■ What the exercise asks ■
Go line by line through the data below and count those that hold "функциям". Return only the number.

■ Provided information ■
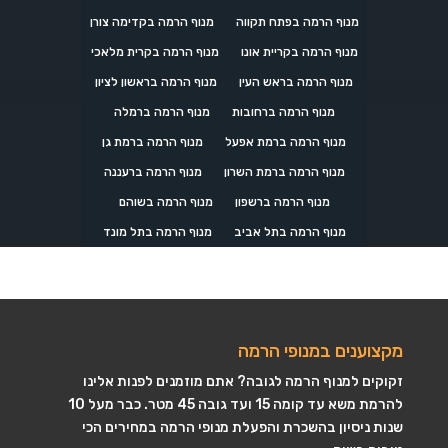
מנוף הרמה בפתח תקווה
מנוף הרמה בקדימה צורן
מנוף הרמה בקריית אונו
מנוף הרמה בקרית מלאכי
מנוף הרמה בראש העין
מנוף הרמה בראשון לציון
מנוף הרמה ברחובות
מנוף הרמה ברמלה
מנוף הרמה ברמת אפעל
מנוף הרמה ברמת גן
מנוף הרמה ברמת השרון
מנוף הרמה ברעננה
מנוף הרמה ברשפון
מנוף הרמה בשוהם
מנוף הרמה בתל אביב
מנוף הרמה בתל מונד
מקצוענים במנופי הרמה
זקוקים למנוף הרמה לגובה? אתם מוזמנים לפנות אלינו
להרמת משא עד קומה 15 ועד גובה 45 מטר. כבר מעל 10
שנות ניסיון בהשכרת והפעלת מנופי הרמה במחירים הכי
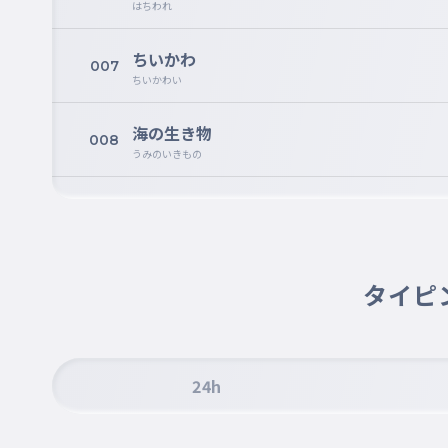
はちわれ
ちいかわ
007
ちいかわい
海の生き物
008
うみのいきもの
ディズニー
009
でぃずにー
タイピ
24h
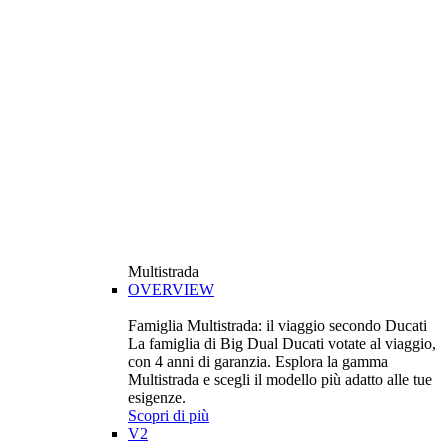
Multistrada
OVERVIEW
Famiglia Multistrada: il viaggio secondo Ducati
La famiglia di Big Dual Ducati votate al viaggio,
con 4 anni di garanzia. Esplora la gamma
Multistrada e scegli il modello più adatto alle tue
esigenze.
Scopri di più
V2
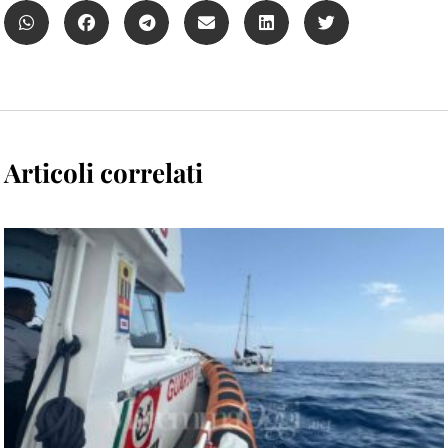
Articoli correlati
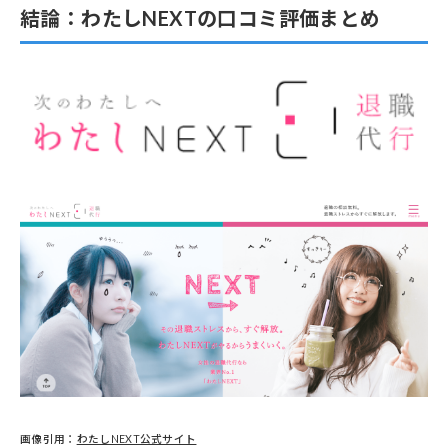
結論：わたしNEXTの口コミ評価まとめ
画像引用：
わたしNEXT公式サイト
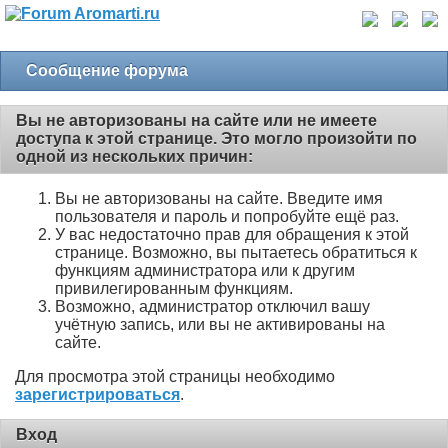
Сообщение форума
Вы не авторизованы на сайте или не имеете
доступа к этой странице. Это могло произойти по
одной из нескольких причин:
Вы не авторизованы на сайте. Введите имя
пользователя и пароль и попробуйте ещё раз.
У вас недостаточно прав для обращения к этой
странице. Возможно, вы пытаетесь обратиться к
функциям администратора или к другим
привилегированным функциям.
Возможно, администратор отключил вашу
учётную запись, или вы не активированы на
сайте.
Для просмотра этой страницы необходимо
зарегистрироваться
.
Вход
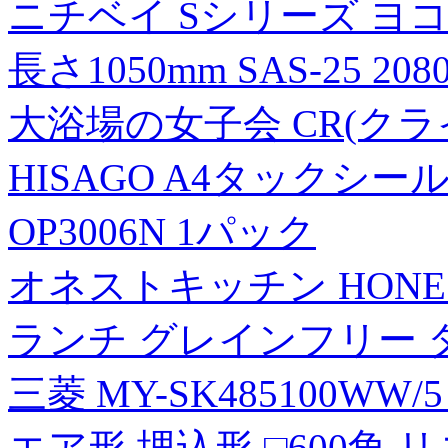
ニチベイ Sシリーズ ヨ
長さ1050mm SAS-25 20
大浴場の女子会 CR(ク
HISAGO A4タックシール1
OP3006N 1パック
オネストキッチン HONES
ランチ グレインフリー ター
三菱 MY-SK485100WW
エア形 埋込形 □600角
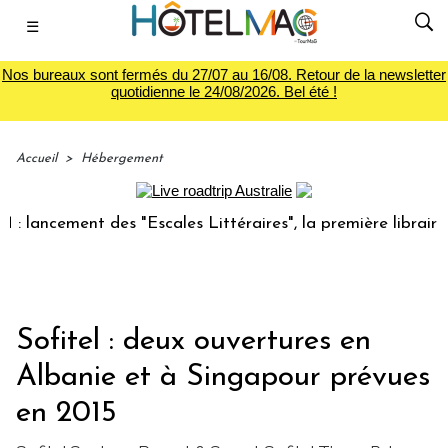
☰
Nos bureaux sont fermés du 27/07 au 16/08. Retour de la newsletter
quotidienne le 24/08/2026. Bel été !
Accueil
>
Hébergement
lancement des "Escales Littéraires", la première librairie d
Sofitel : deux ouvertures en
Albanie et à Singapour prévues
en 2015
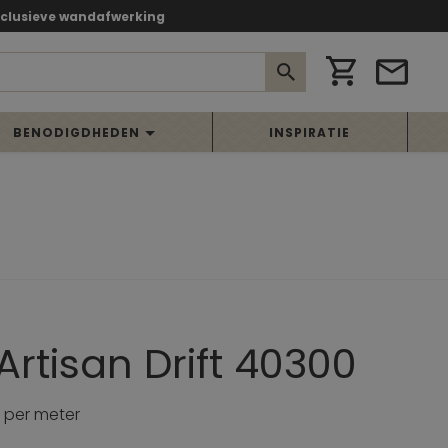
xclusieve wandafwerking
BENODIGDHEDEN
INSPIRATIE
Artisan Drift 40300
per meter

■ Solution below ■
2